8. Wole Soyinka’s trio of place-based memoirs
Aké: The Years of Childhood (1981); Isara: A Voyage Around “Essay” (1989); Ibadan: The Penkelemes Years, A Memoir 1946-1965 (1994)
Wole Soyinka has in fact written two other memoirs — The Man Died: Prison Notes (1972) and You Must Set Forth at Dawn (2006) — but we’re grouping here as a trio his memoirs that are named after particular places meaningful to Soyinka’s life. As its title suggests, Aké: The Years of Childhood recounts Soyinka’s childhood in Aké, where he spent twelve years of his early life. The title of the second is somewhat more elliptical. Whereas Isara is where Soyinka’s ancestral roots are located, “Essay” is in fact the moniker Soyinka’s father was bestowed with by his students, and given that Soyinka borrowed the subtitle of this memoir from the John Mortimer play A Voyage Round My Father, Isara: A Voyage Around “Essay” is indeed a book that reconstructs the life and times of Soyinka’s dad in 1930s Nigeria, when the British were still in power. The third memoir follows “Maren,” Soyinka’s alter-ego, from his secondary school days at Ibadan to his college experience at the University of Leeds and finally his stint as a research fellow at the University of Ibadan — all the while providing us with insight into Soyinka’s growing political consciousness. Although they’re called memoirs, these books are really more a blend of fact with fiction, and above all, a testimony to Soyinka’s fantastic story-telling skills.
Kwei Quartey’s Darko Dawson Mysteries
Wife of the Gods (2009); Children of the Street (2011); Murder at Cape Three Points (2014); Gold of Our Fathers (2014); Death by His Grace (2017)

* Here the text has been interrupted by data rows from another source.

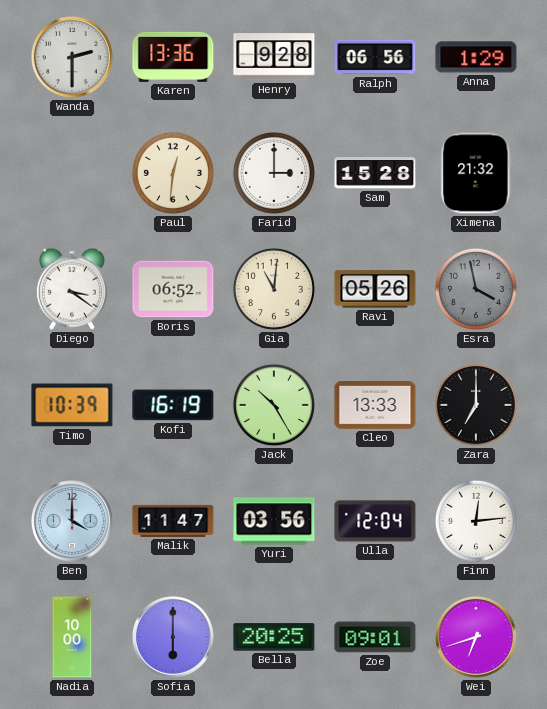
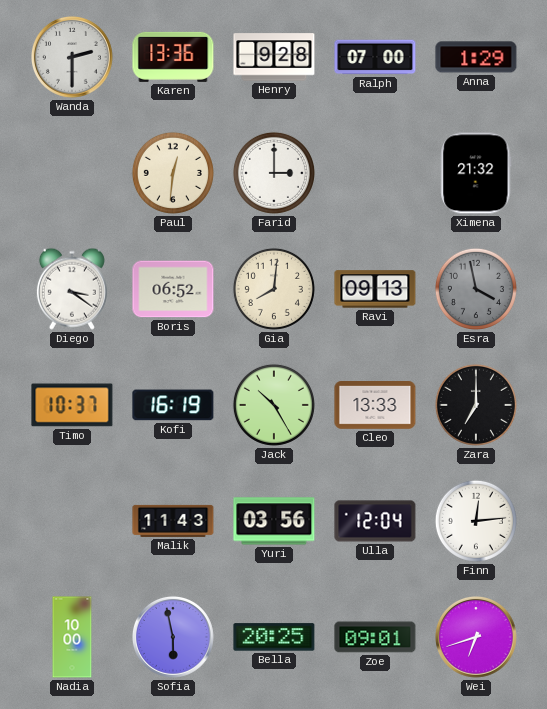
Ralph: 06:56 -> 07:00
Sam: 15:28 -> none
Gia: 11:01 -> 8:01
Ravi: 05:26 -> 09:13
Timo: 10:39 -> 10:37
Ben: 4:00 -> none
Malik: 11:47 -> 11:43
Sofia: 6:00 -> 5:58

Why is it that, within the category of so-called genre fiction, science fiction and fantasy novels usually come as trilogies, but detective or mystery novels usually extend beyond three novels? We have no idea, but that doesn’t stop us from highly recommending Kwei Quartey’s Darko Dawson police procedurals. Each of Quartey’s novels follow detective inspector Darko Dawson on murder investigations across Ghana that range from the death of a young medical student, to a number of children, to a wealthy couple, to a Chinese mine owner, and most recently, to a high-society bride. These novels are definitely for the mystery lover, but you get a good dose of insight into Ghanian life and culture too.